## RECORDS FOR THE EXERCISE
--------------------------------
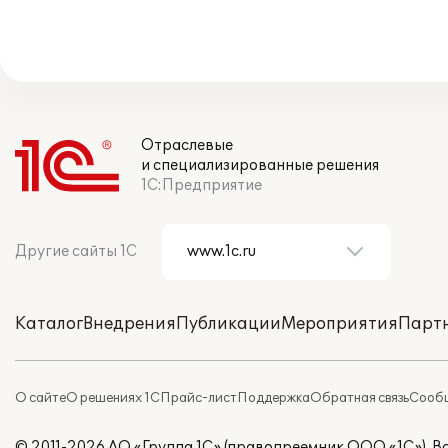
Отраслевые
и специализированные решения
1С:Предприятие
Другие сайты 1С
Каталог
Внедрения
Публикации
Мероприятия
Парт
О сайте
О решениях 1С
Прайс-лист
Поддержка
Обратная связь
Сообщ
© 2011-2026 АО «Группа 1С» (правопреемник ООО «1С»). 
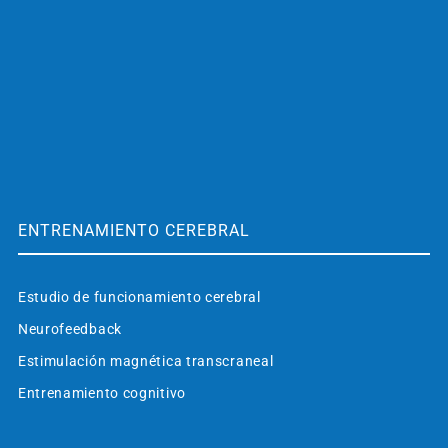
ENTRENAMIENTO CEREBRAL
Estudio de funcionamiento cerebral
Neurofeedback
Estimulación magnética transcraneal
Entrenamiento cognitivo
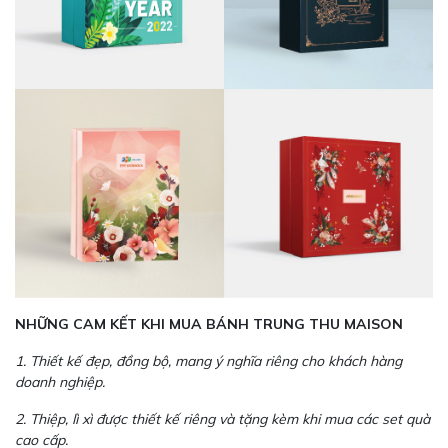
NHỮNG CAM KẾT KHI MUA BÁNH TRUNG THU MAISON
1. Thiết kế đẹp, đồng bộ, mang ý nghĩa riêng cho khách hàng
doanh nghiệp.
2. Thiệp, lì xì được thiết kế riêng và tặng kèm khi mua các set quà
cao cấp.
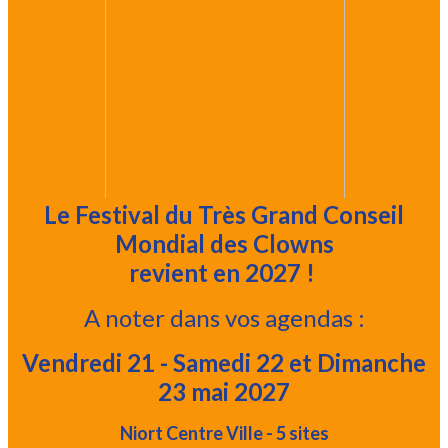
Le Festival du Très Grand Conseil
Mondial des Clowns
revient en 2027 !
A noter dans vos agendas :
Vendredi 21 - Samedi 22 et Dimanche
23 mai 2027
Niort Centre Ville - 5 sites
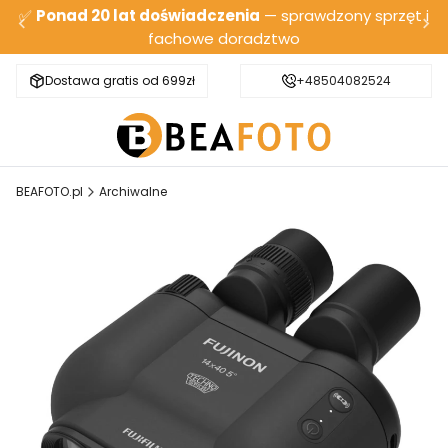
✅
Ponad 20 lat doświadczenia
— sprawdzony sprzęt i
fachowe doradztwo
Dostawa gratis od 699zł
Bezpieczna wysyłka
+48504082524
BEAFOTO.pl
Archiwalne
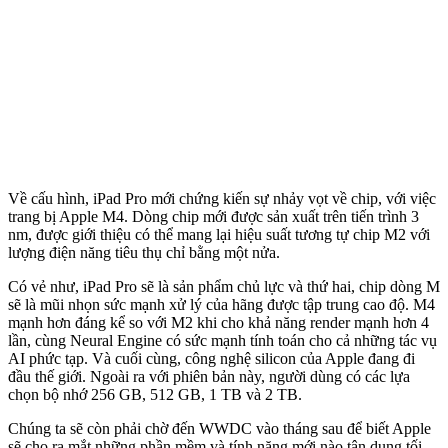
Về cấu hình, iPad Pro mới chứng kiến sự nhảy vọt về chip, với việc
trang bị Apple M4. Dòng chip mới được sản xuất trên tiến trình 3
nm, được giới thiệu có thể mang lại hiệu suất tương tự chip M2 với
lượng điện năng tiêu thụ chỉ bằng một nửa.
Có vẻ như, iPad Pro sẽ là sản phẩm chủ lực và thứ hai, chip dòng M
sẽ là mũi nhọn sức mạnh xử lý của hãng được tập trung cao độ. M4
mạnh hơn đáng kể so với M2 khi cho khả năng render mạnh hơn 4
lần, cùng Neural Engine có sức mạnh tính toán cho cả những tác vụ
AI phức tạp. Và cuối cùng, công nghệ silicon của Apple đang đi
đầu thế giới. Ngoài ra với phiên bản này, người dùng có các lựa
chọn bộ nhớ 256 GB, 512 GB, 1 TB và 2 TB.
Chúng ta sẽ còn phải chờ đến WWDC vào tháng sau để biết Apple
sẽ cho ra mắt những phần mềm và tính năng mới nào tận dụng tối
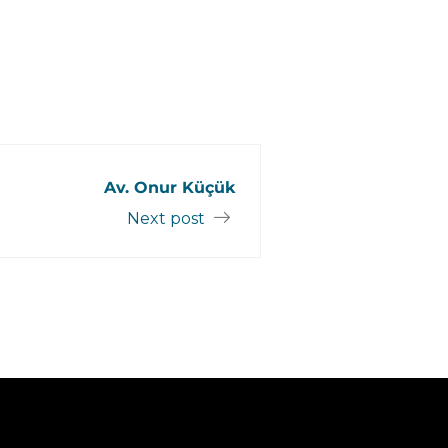
Av. Onur Küçük
Next post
--------------------------------
## TASK DETAILS
Go through the material above and retype every line exactly, without the images.

## ANSWER TO THIS TASK
Отраслевые
и специализированные решения
1С:Предприятие
Другие сайты 1С
Каталог
Внедрения
Публикации
Мероприятия
Парт
О сайте
О решениях 1С
Прайс-лист
Поддержка
Обратная связь
Сообщ
© 2011-2026 АО «Группа 1С» (правопреемник ООО «1С»). 
ENTRENAMIENTO CEREBRAL
Estudio de funcionamiento cerebral
Neurofeedback
Estimulación magnética transcraneal
Entrenamiento cognitivo
NHỮNG CAM KẾT KHI MUA BÁNH TRUNG THU MAISON
1. Thiết kế đẹp, đồng bộ, mang ý nghĩa riêng cho khách hàng
doanh nghiệp.
2. Thiệp, lì xì được thiết kế riêng và tặng kèm khi mua các set quà
cao cấp.
Le Festival du Très Grand Conseil
Mondial des Clowns
revient en 2027 !
A noter dans vos agendas :
Vendredi 21 - Samedi 22 et Dimanche
23 mai 2027
Niort Centre Ville - 5 sites
✅
Ponad 20 lat doświadczenia
— sprawdzony sprzęt i
fachowe doradztwo
Dostawa gratis od 699zł
Bezpieczna wysyłka
+48504082524
BEAFOTO.pl
Archiwalne
Về cấu hình, iPad Pro mới chứng kiến sự nhảy vọt về chip, với việc
trang bị Apple M4. Dòng chip mới được sản xuất trên tiến trình 3
nm, được giới thiệu có thể mang lại hiệu suất tương tự chip M2 với
lượng điện năng tiêu thụ chỉ bằng một nửa.
Có vẻ như, iPad Pro sẽ là sản phẩm chủ lực và thứ hai, chip dòng M
sẽ là mũi nhọn sức mạnh xử lý của hãng được tập trung cao độ. M4
mạnh hơn đáng kể so với M2 khi cho khả năng render mạnh hơn 4
lần, cùng Neural Engine có sức mạnh tính toán cho cả những tác vụ
AI phức tạp. Và cuối cùng, công nghệ silicon của Apple đang đi
đầu thế giới. Ngoài ra với phiên bản này, người dùng có các lựa
chọn bộ nhớ 256 GB, 512 GB, 1 TB và 2 TB.
Chúng ta sẽ còn phải chờ đến WWDC vào tháng sau để biết Apple
sẽ cho ra mắt những phần mềm và tính năng mới nào tận dụng tối
Av. Onur Küçük
Next post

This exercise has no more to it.